Problem statement |
Only these lines of the data below are wanted: the one with "2018年9月 (14)", the one with "2017年9月 (23)", and any lines between them, each repeated exactly.

Data |

—————

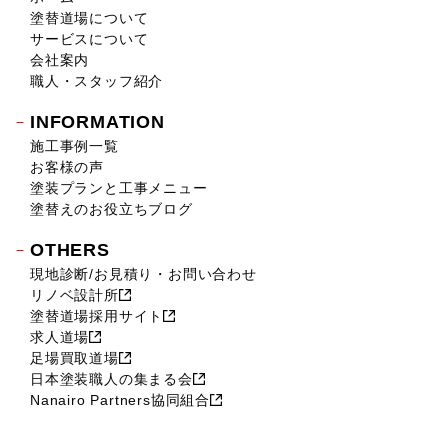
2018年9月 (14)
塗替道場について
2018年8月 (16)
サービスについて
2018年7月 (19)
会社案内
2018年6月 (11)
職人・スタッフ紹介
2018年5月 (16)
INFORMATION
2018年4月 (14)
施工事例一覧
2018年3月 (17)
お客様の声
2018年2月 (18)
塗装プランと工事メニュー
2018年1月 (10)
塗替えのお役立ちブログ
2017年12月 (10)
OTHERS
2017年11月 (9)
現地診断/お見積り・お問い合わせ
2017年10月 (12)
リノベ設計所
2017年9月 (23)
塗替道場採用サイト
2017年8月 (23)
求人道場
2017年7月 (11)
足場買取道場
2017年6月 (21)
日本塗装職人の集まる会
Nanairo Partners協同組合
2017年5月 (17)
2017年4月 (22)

—————

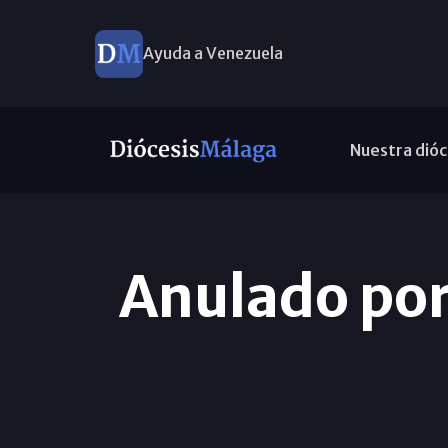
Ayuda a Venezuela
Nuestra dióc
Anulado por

—————

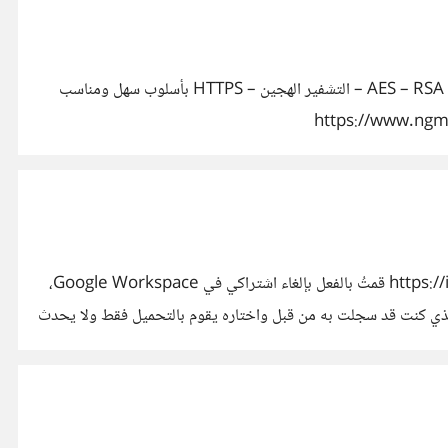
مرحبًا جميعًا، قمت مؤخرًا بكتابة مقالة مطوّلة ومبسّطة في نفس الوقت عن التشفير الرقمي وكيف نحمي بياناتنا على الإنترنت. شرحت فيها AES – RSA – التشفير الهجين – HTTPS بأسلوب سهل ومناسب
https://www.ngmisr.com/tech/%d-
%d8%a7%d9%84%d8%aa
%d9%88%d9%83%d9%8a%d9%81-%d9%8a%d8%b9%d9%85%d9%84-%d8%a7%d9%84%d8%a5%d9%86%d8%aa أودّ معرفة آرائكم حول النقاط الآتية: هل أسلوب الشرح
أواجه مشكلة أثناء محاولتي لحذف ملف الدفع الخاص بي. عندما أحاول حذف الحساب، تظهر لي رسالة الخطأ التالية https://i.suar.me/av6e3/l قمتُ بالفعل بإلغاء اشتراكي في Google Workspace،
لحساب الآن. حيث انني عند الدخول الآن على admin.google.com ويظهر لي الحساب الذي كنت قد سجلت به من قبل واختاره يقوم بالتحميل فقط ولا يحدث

—————

Solution to this task |
2018年9月 (14)
塗替道場について
2018年8月 (16)
サービスについて
2018年7月 (19)
会社案内
2018年6月 (11)
職人・スタッフ紹介
2018年5月 (16)
INFORMATION
2018年4月 (14)
施工事例一覧
2018年3月 (17)
お客様の声
2018年2月 (18)
塗装プランと工事メニュー
2018年1月 (10)
塗替えのお役立ちブログ
2017年12月 (10)
OTHERS
2017年11月 (9)
現地診断/お見積り・お問い合わせ
2017年10月 (12)
リノベ設計所
2017年9月 (23)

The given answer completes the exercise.